そうなのか、と思いながらリズを見ると、眠そうに目を擦っていた。
まだ夜の九時にもなっていない。
「…………」
オリヴィアが剣を構え、ばつが悪そうな声を出す。
「何が言いたい?」
「いや、別に」
あくびをしていたリズが俺の視線に気づき、恥ずかしそうに口元を手で押さえ、
「すみません。今日はちょっと疲れてしまって……」
「ゆっくり休みなよ」
俺も自室に戻ろうとすると、リズに声をかけられた。
「あの、恭平くんの言ったこと分かるんです」
「何のこと?」
聞き返すと、リズは近寄ってきて、躊躇いがちに俺の耳元に口を寄せる。
一本一本が上質な絹のような銀髪が、目の前でふわりと揺れた。
「私も純愛みたいなものを信じてるんです。サキュバスなのに、おかしいですよね」
そして、リズはまるで天使のような微笑みを湛え、
「きっと現れますよ。本当に好きな人」
それは窮地に口をついて出た、誰にも言えなかったことへのエール。
他人に知られれば、笑える冗談として、バカにされると思っていた。
リズの声は、俺の心の柔らかい部分をそっと撫でるようだった。
しばらくの間、リズから目が離せなくなる。
「リズ様と馴れ馴れしくするな!」
オリヴィアがすごい剣幕で吠えた。
大声に驚いたリズが、矮躯を震わせた拍子に、バランスを崩す。
咄嗟に支えると、リズの体が強張り、顔が真っ赤に染まった。
支えた右手が、柔らかい大きなものに沈んだ。それがリズの胸だと分かった瞬間――爆発が起きた。

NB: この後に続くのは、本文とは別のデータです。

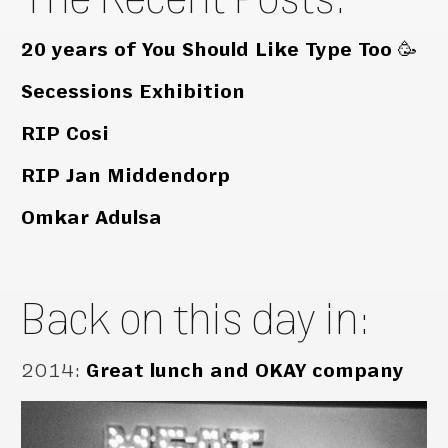
20 years of You Should Like Type Too 🥳
Secessions Exhibition
RIP Cosi
RIP Jan Middendorp
Omkar Adulsa
Back on this day in:
2014
:
Great lunch and OKAY company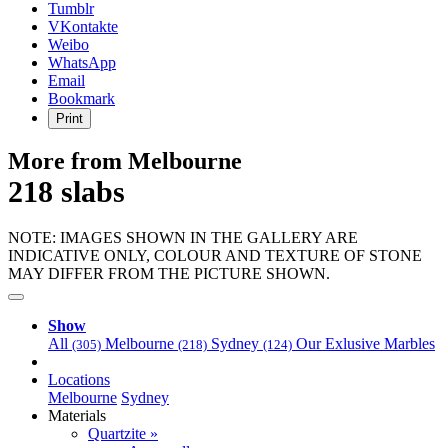
Gold"
Tumblr
VKontakte
Weibo
WhatsApp
Email
Bookmark
Print
More from Melbourne
218 slabs
NOTE: IMAGES SHOWN IN THE GALLERY ARE
INDICATIVE ONLY, COLOUR AND TEXTURE OF STONE
MAY DIFFER FROM THE PICTURE SHOWN.
Show
All
Melbourne
Sydney
Our Exlusive Marbles
(305)
(218)
(124)
Locations
Melbourne
Sydney
Materials
Quartzite »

黒焦げになった俺は意味が分からず、茫然と立ち尽くす。
リズが慌てて頭を下げた。
「ご、ごめんなさい」
「えっと、これはいったい……?」
謝り続けるリズの代わりに、オリヴィアが言いにくそうに、
「リズ様は羞恥心が極限まで高まると、防衛本能から魔力を放出されるのだ」
おいおい、何だよその歩く爆弾設定は。
「いや、でもここまで運んだときは何ともなかったぞ」
「それはリズ様が意識を失われていたからだろう」
なるほど、そういうことか。
リズは依然として謝罪の言葉を繰り返し、オリヴィアは忌々しげに俺を睨みつけてくる。
もしかすると俺は、とんでもない戦地に足を踏み入れてしまったのかも知れない。
今更そんなことを考えて、戦慄するのだった。